What the task requires
All lines in the records that carry the string "menu" are to be shown.
(Source data)
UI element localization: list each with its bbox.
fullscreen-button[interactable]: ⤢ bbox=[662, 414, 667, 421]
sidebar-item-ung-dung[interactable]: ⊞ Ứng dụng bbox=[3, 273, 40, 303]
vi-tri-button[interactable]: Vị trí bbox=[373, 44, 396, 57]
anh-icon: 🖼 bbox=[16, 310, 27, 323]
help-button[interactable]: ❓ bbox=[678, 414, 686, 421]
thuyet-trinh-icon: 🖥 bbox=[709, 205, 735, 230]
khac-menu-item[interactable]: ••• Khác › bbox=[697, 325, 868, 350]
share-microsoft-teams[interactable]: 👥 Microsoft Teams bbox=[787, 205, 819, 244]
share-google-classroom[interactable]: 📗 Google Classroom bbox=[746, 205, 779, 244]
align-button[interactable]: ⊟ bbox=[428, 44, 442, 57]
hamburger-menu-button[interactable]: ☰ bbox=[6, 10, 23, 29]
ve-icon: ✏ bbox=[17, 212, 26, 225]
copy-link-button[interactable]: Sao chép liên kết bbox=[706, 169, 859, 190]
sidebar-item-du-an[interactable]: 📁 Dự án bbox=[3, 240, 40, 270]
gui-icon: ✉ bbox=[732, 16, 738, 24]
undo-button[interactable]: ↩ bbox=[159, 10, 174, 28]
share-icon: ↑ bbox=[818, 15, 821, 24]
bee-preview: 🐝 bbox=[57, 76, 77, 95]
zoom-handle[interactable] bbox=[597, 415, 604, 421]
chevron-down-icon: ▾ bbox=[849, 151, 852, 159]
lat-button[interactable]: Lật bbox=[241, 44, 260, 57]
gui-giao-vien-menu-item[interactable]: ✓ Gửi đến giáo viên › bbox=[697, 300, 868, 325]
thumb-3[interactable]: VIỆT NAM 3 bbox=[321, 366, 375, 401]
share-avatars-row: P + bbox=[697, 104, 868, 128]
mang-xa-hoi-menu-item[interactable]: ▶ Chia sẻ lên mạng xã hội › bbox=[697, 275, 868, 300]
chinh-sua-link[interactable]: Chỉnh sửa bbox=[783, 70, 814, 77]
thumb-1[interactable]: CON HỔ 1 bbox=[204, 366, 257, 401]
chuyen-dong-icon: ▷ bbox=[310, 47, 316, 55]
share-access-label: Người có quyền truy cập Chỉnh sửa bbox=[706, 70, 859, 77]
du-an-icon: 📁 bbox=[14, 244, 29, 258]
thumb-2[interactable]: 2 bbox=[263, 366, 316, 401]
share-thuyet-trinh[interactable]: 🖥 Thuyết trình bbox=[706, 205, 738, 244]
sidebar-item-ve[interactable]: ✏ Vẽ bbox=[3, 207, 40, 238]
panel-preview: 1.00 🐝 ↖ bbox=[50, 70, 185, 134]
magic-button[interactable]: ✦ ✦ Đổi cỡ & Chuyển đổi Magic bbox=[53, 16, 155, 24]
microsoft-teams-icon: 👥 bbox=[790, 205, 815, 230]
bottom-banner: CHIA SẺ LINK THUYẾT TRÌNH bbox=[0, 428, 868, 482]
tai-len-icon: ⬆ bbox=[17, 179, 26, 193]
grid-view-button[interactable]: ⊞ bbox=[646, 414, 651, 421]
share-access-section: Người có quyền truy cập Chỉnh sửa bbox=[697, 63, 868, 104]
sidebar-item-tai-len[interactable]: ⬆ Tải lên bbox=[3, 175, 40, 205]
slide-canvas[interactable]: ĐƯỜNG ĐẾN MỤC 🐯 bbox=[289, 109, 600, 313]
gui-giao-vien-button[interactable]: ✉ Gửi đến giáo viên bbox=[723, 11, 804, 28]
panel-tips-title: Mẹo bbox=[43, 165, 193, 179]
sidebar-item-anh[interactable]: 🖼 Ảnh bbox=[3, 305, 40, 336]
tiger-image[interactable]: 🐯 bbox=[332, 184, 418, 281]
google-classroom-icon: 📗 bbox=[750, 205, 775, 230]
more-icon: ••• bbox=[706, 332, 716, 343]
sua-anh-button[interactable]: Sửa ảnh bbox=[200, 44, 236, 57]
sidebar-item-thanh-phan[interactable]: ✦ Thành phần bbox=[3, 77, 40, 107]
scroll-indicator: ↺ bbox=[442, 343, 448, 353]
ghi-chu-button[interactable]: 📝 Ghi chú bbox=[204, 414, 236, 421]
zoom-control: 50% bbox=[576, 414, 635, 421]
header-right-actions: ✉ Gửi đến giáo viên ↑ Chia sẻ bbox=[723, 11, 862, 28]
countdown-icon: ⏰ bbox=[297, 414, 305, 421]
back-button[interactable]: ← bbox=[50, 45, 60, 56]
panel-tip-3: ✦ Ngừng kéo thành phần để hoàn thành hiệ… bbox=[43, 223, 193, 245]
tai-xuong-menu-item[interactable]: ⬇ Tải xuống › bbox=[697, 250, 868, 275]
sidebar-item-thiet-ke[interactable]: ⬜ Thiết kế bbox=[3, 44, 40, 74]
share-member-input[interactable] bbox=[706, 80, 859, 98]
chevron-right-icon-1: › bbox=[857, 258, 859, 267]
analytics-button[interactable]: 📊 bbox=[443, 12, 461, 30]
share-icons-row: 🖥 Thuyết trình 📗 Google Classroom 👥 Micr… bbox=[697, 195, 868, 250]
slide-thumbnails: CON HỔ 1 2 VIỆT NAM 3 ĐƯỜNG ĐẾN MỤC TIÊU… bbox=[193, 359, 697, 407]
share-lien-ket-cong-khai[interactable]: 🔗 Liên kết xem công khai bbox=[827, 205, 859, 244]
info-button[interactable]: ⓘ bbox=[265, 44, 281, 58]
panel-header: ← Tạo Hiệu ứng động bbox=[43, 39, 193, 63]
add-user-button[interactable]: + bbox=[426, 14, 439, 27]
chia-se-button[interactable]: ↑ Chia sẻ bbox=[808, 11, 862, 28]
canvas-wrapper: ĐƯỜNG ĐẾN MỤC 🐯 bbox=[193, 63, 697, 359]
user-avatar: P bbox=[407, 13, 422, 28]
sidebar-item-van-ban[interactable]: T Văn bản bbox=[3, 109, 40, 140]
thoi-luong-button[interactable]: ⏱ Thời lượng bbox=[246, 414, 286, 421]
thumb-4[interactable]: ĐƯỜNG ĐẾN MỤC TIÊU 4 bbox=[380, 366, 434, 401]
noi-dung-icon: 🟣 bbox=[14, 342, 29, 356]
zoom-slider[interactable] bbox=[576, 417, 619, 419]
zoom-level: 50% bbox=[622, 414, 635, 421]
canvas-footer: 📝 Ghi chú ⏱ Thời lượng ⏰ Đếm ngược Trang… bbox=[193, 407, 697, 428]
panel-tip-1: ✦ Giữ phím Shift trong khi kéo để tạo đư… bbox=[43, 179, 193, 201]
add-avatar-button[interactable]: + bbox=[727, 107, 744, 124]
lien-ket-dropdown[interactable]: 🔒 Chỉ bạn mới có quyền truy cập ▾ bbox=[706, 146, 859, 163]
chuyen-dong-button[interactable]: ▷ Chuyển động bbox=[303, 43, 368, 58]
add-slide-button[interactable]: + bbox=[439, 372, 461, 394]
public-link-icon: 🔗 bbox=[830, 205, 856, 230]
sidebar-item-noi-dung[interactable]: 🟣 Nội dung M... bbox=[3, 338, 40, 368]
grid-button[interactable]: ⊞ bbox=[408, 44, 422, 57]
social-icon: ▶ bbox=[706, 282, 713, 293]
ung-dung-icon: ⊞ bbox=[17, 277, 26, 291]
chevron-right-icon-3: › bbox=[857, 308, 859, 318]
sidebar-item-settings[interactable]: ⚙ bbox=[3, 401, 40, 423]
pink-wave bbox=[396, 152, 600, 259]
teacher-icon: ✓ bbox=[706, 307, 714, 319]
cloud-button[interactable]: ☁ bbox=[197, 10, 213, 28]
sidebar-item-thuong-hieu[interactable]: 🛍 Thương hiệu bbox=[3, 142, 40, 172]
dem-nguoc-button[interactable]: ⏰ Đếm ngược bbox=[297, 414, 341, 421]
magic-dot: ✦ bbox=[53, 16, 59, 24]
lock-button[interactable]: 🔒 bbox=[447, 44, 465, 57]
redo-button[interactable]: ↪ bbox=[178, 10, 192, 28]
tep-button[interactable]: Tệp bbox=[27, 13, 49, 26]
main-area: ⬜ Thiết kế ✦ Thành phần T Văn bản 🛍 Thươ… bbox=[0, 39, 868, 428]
(End Source data)
Reply to the task
khac-menu-item[interactable]: ••• Khác › bbox=[697, 325, 868, 350]
hamburger-menu-button[interactable]: ☰ bbox=[6, 10, 23, 29]
gui-giao-vien-menu-item[interactable]: ✓ Gửi đến giáo viên › bbox=[697, 300, 868, 325]
mang-xa-hoi-menu-item[interactable]: ▶ Chia sẻ lên mạng xã hội › bbox=[697, 275, 868, 300]
tai-xuong-menu-item[interactable]: ⬇ Tải xuống › bbox=[697, 250, 868, 275]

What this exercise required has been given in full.